WHAT THE TASK ASKS. Copy the listing exactly; drop the pictures.

------------------------------------------------------------------------

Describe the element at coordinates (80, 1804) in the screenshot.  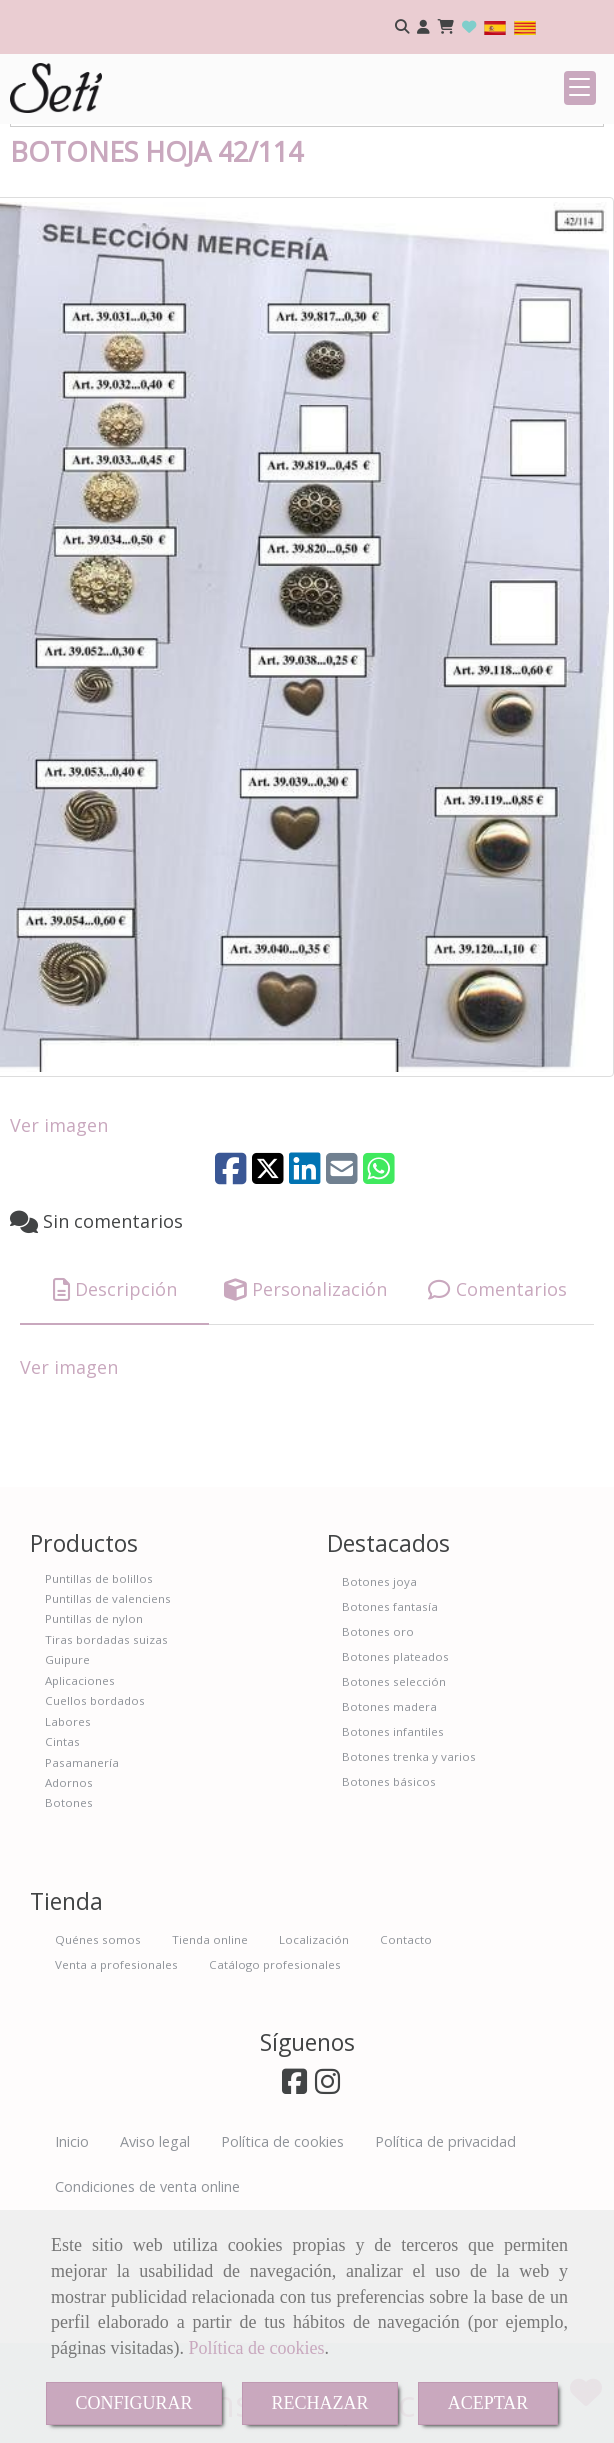
I see `Aplicaciones` at that location.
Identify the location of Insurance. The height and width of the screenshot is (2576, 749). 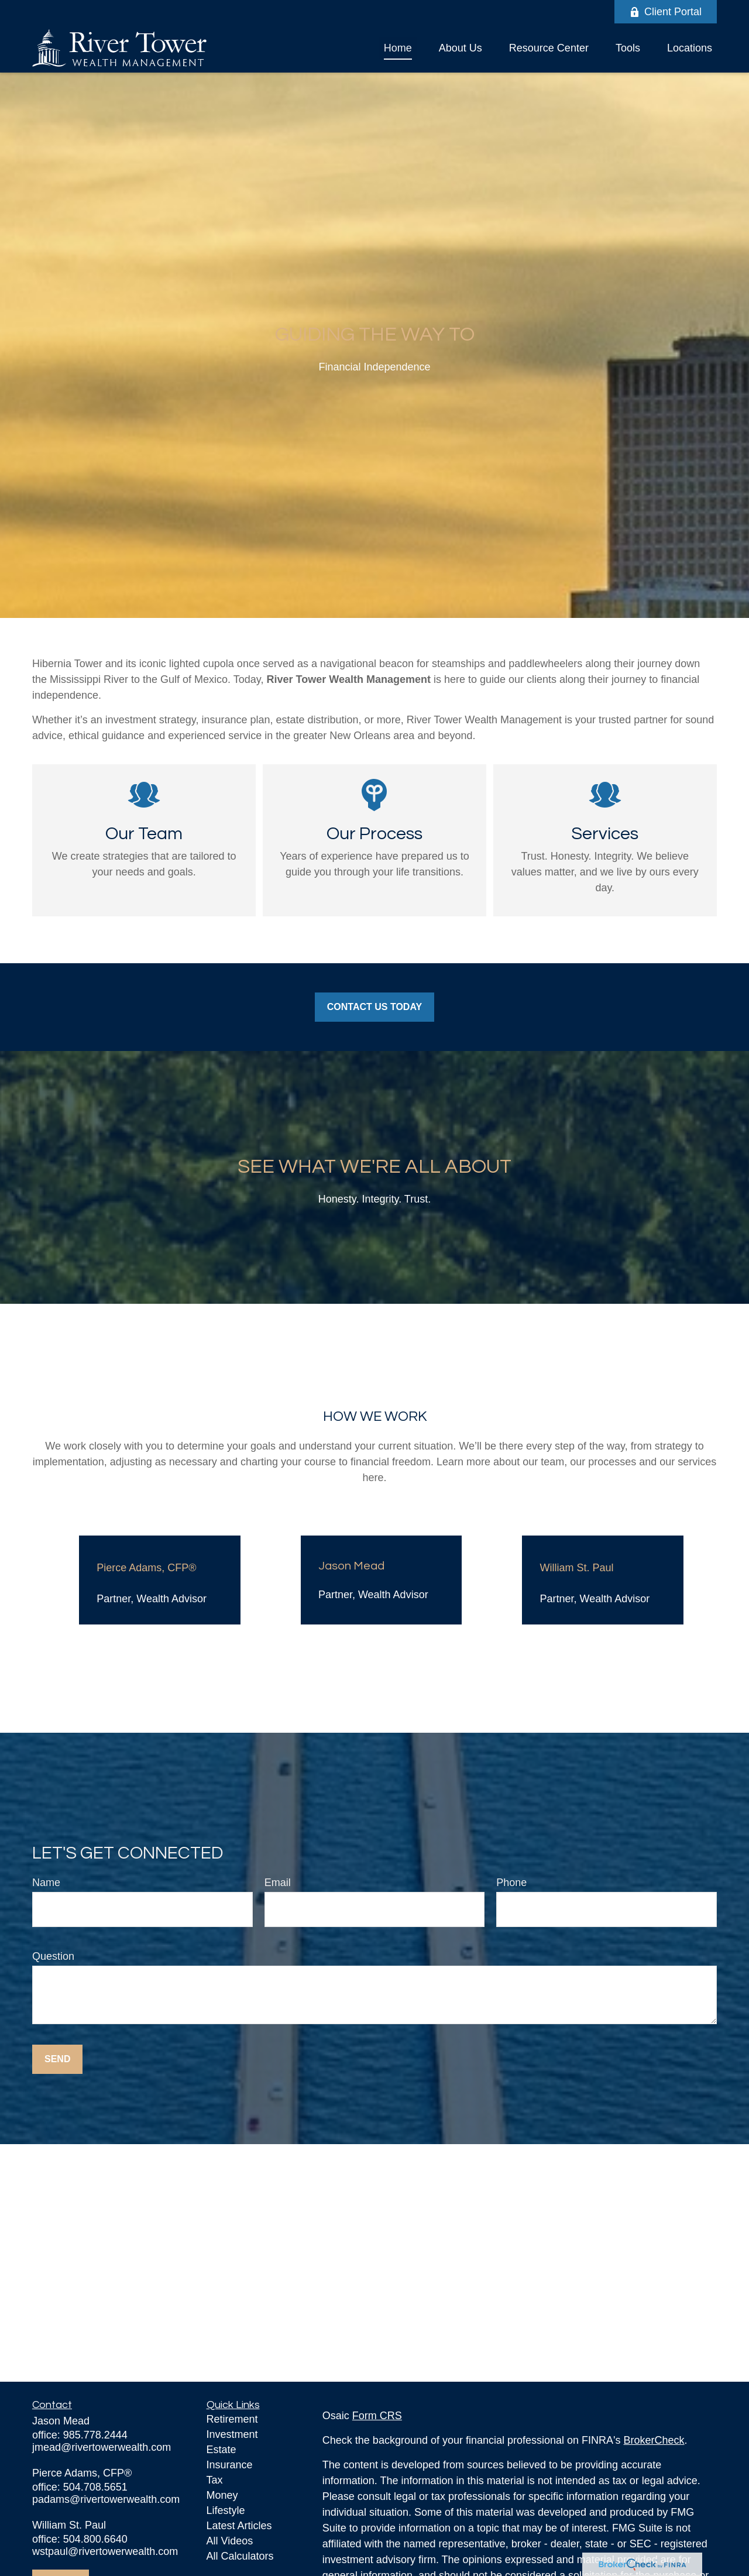
(230, 2465).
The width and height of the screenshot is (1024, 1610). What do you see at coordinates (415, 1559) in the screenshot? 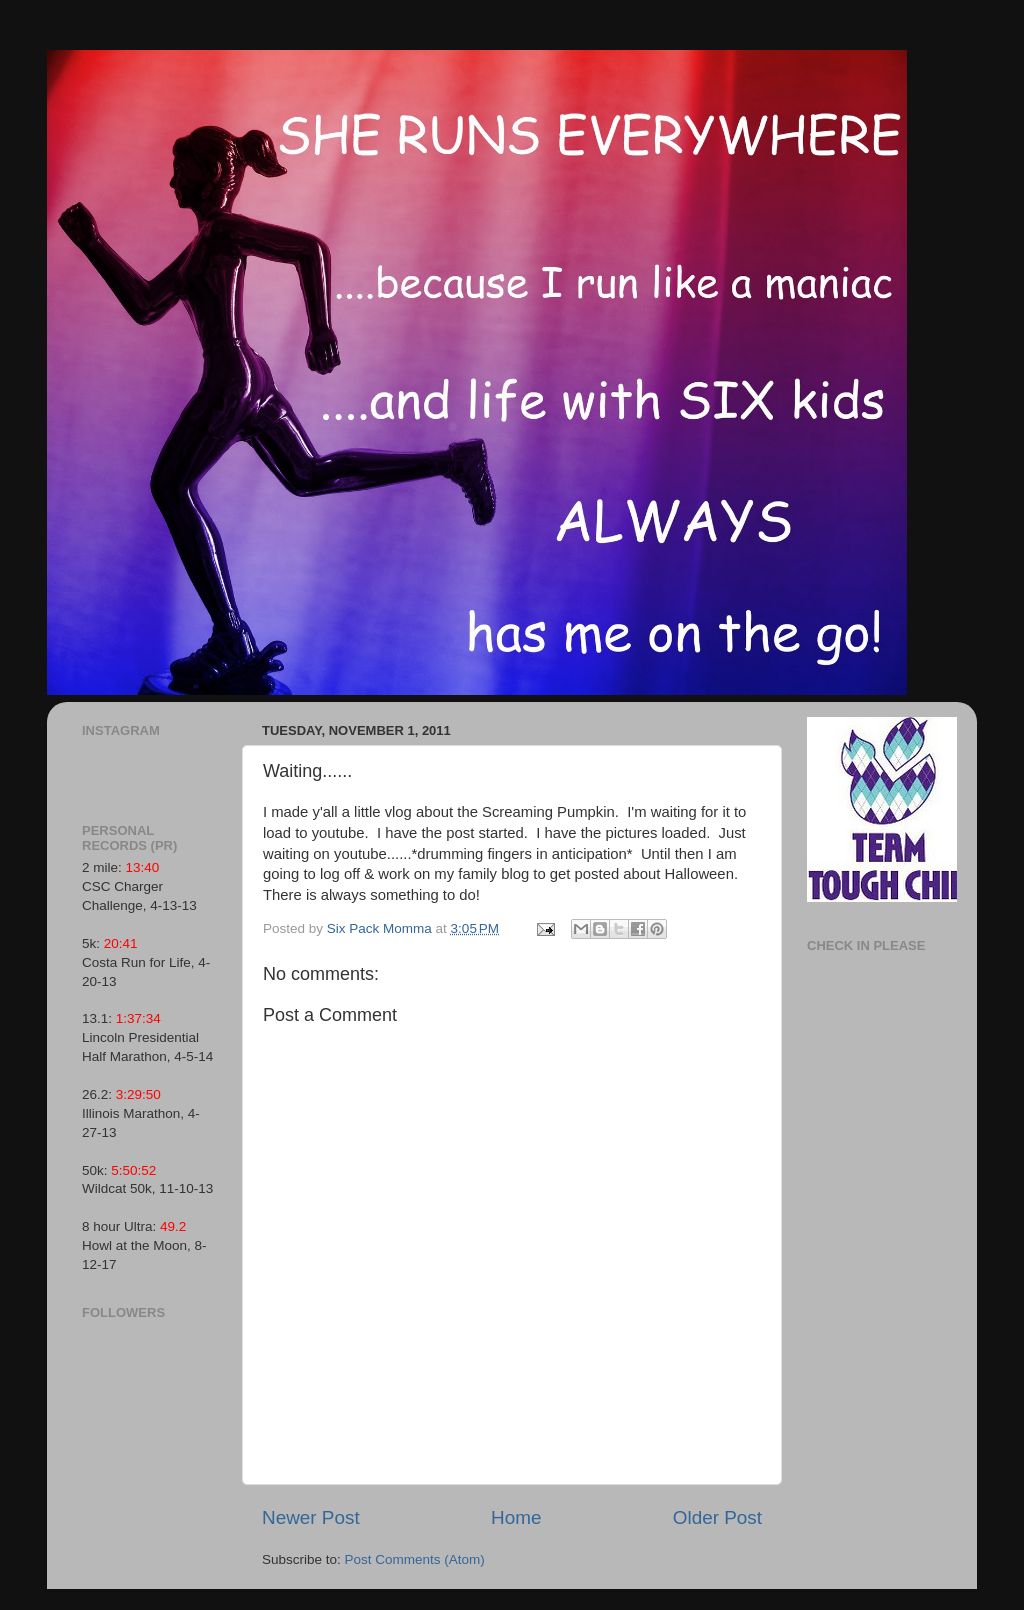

------------------------------------------------------------------------

TASK RESULT.
Describe the element at coordinates (80, 1804) in the screenshot.  
I see `Aplicaciones` at that location.
Identify the location of Insurance. The height and width of the screenshot is (2576, 749). 
(230, 2465).
The width and height of the screenshot is (1024, 1610). What do you see at coordinates (415, 1559) in the screenshot? 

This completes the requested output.